We have found a lot of ways to identify ourselves with the demands of the Old Covenant and even sometimes try to align ourselves with people who are in touch with evidence of the promises, but this is a fantasy that flies in the face of the great icon of faith, Abraham. We glibly say that we commit ourselves to the ten Commandments as the foundation of morality, and then we go on to add, according to our own evaluation, festivals, food restrictions, and golden rules. While many of the tenants in the Old Testament and under the old Covenant are accompanied with consequences or sanctions. The phases of life are by design, and so are the solutions of life’s problems. Let us consider that the phasing out of the sunlight brings a clean slate to people who have become unclean under various rubrics of the Covenant, and discover whether we have phased out of the truth.

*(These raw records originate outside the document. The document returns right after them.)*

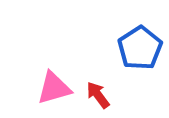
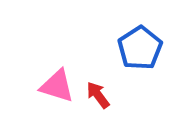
pink triangle: moved 3 px right, 2 px up; rotated 33 degrees clockwise
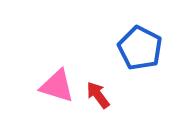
blue pentagon: rotated 12 degrees counterclockwise
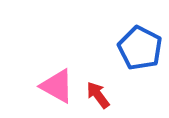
pink triangle: rotated 12 degrees clockwise
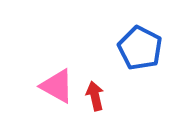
red arrow: moved 3 px left, 1 px down; rotated 24 degrees clockwise
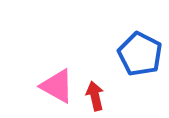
blue pentagon: moved 6 px down
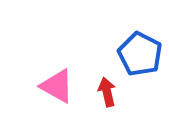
red arrow: moved 12 px right, 4 px up
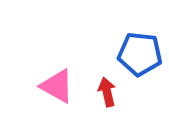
blue pentagon: rotated 21 degrees counterclockwise
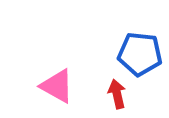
red arrow: moved 10 px right, 2 px down
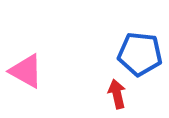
pink triangle: moved 31 px left, 15 px up
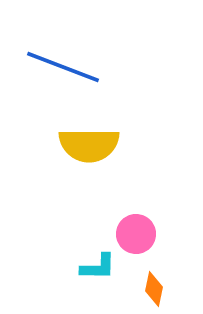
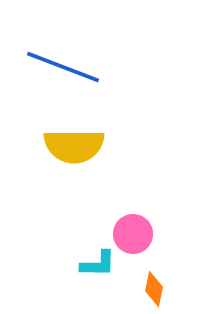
yellow semicircle: moved 15 px left, 1 px down
pink circle: moved 3 px left
cyan L-shape: moved 3 px up
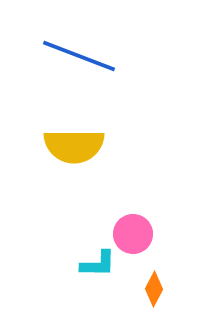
blue line: moved 16 px right, 11 px up
orange diamond: rotated 16 degrees clockwise
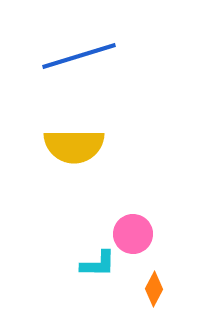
blue line: rotated 38 degrees counterclockwise
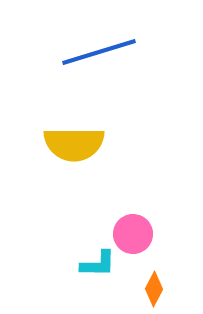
blue line: moved 20 px right, 4 px up
yellow semicircle: moved 2 px up
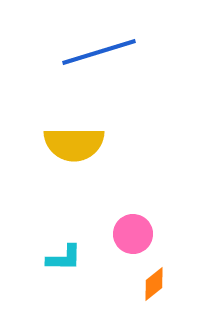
cyan L-shape: moved 34 px left, 6 px up
orange diamond: moved 5 px up; rotated 24 degrees clockwise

Sundown: the undisputed cleanser
There were several types of uncleanness that an Israelite in the camp under Moses might have experienced. I will list a few. Ancient Israel appears in sync with the easy solutions repeatedly.

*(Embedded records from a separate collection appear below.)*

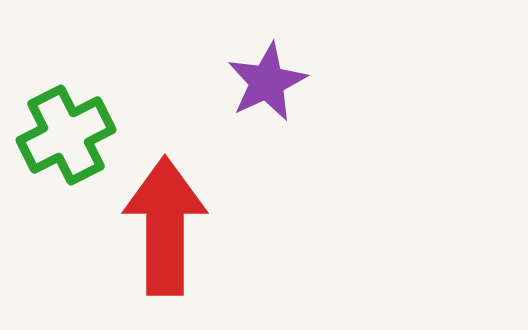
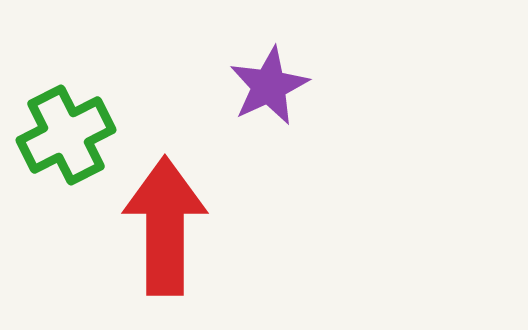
purple star: moved 2 px right, 4 px down
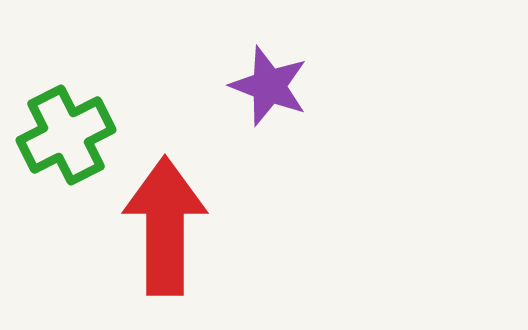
purple star: rotated 26 degrees counterclockwise
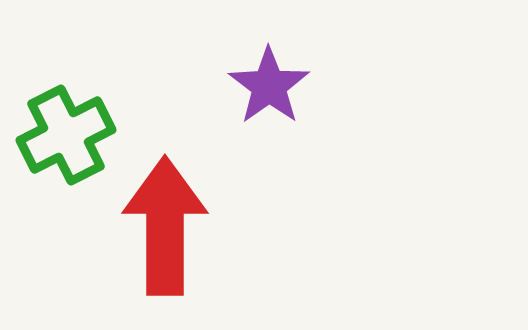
purple star: rotated 16 degrees clockwise
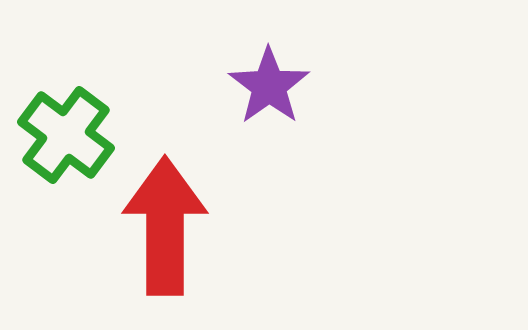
green cross: rotated 26 degrees counterclockwise
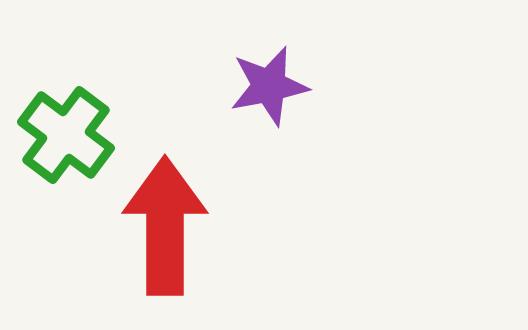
purple star: rotated 24 degrees clockwise
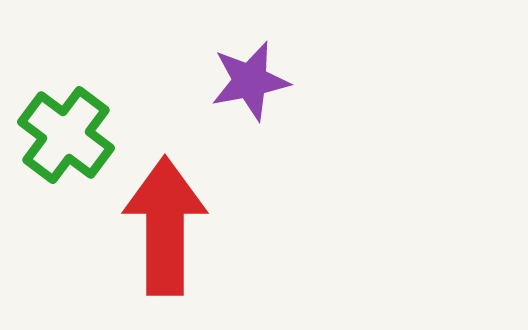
purple star: moved 19 px left, 5 px up
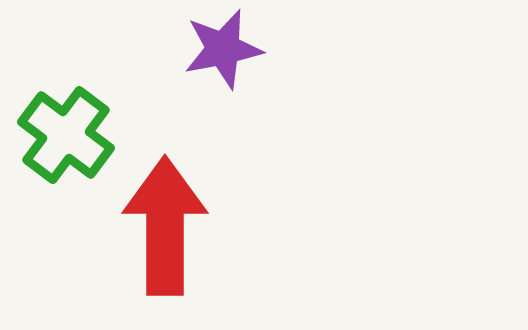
purple star: moved 27 px left, 32 px up
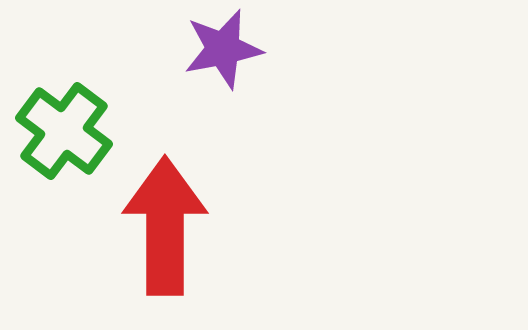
green cross: moved 2 px left, 4 px up
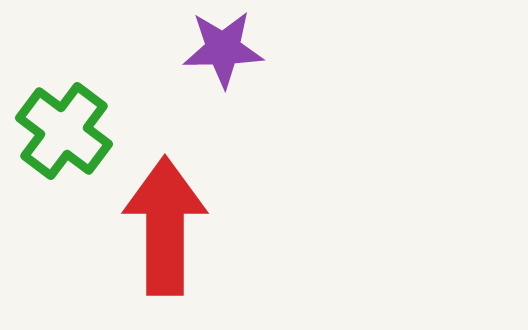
purple star: rotated 10 degrees clockwise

- Touching certain animals
- Eating certain animals
- Bodily discharges
- Contact with a woman on her menses
- Contact with vessels or articles a menstruating touched
- Male ejaculation renders the involved male and female unclean
- A priest performing sacrifice is defiled via contact with blood
With respect to all of these categories of uncleanness, we find the use of water and simply waiting for sundown ushered the defiled into the arena of clean again. Here is a typical scenario of the transition.
Then the priest shall wash his clothes, and he shall bathe his flesh in water, and afterward he shall come into the camp, and the priest shall be unclean until the even. (Numbers 19:7)
Sundown! Everybody waits for you no more
Towards the end of the Tanakh, in Haggai, the prophet is prompted to ask priest a diagnostic question about the transfer of cleanness on uncleanness, and they fail miserably. They do not understand how the thing works.
Then said Haggai, If one that is unclean by a dead body touch any of these, shall it be unclean? And the priests answered and said, It shall be unclean. (Haggai 2:13) Then answered Haggai, and said, So is this people, and so is this nation before me, saith the Lord; and so is every work of their hands; and that which they offer there is unclean. (Haggai 2:14)
Christians are not better off looking for miracles rather than waiting for sundown, and we are not justified in carrying guilt over external defilements (it makes no sense to ignore a bodily discharge) that require divine atonement. Aligning with this mismanagement of the solutions we find ourselves phasing out the wrong things and majoring in minors. As Jesus puts it, we find ourselves straining out tiny flies but swallowing camels. Surely there is enough sundown to deal with uncleanness.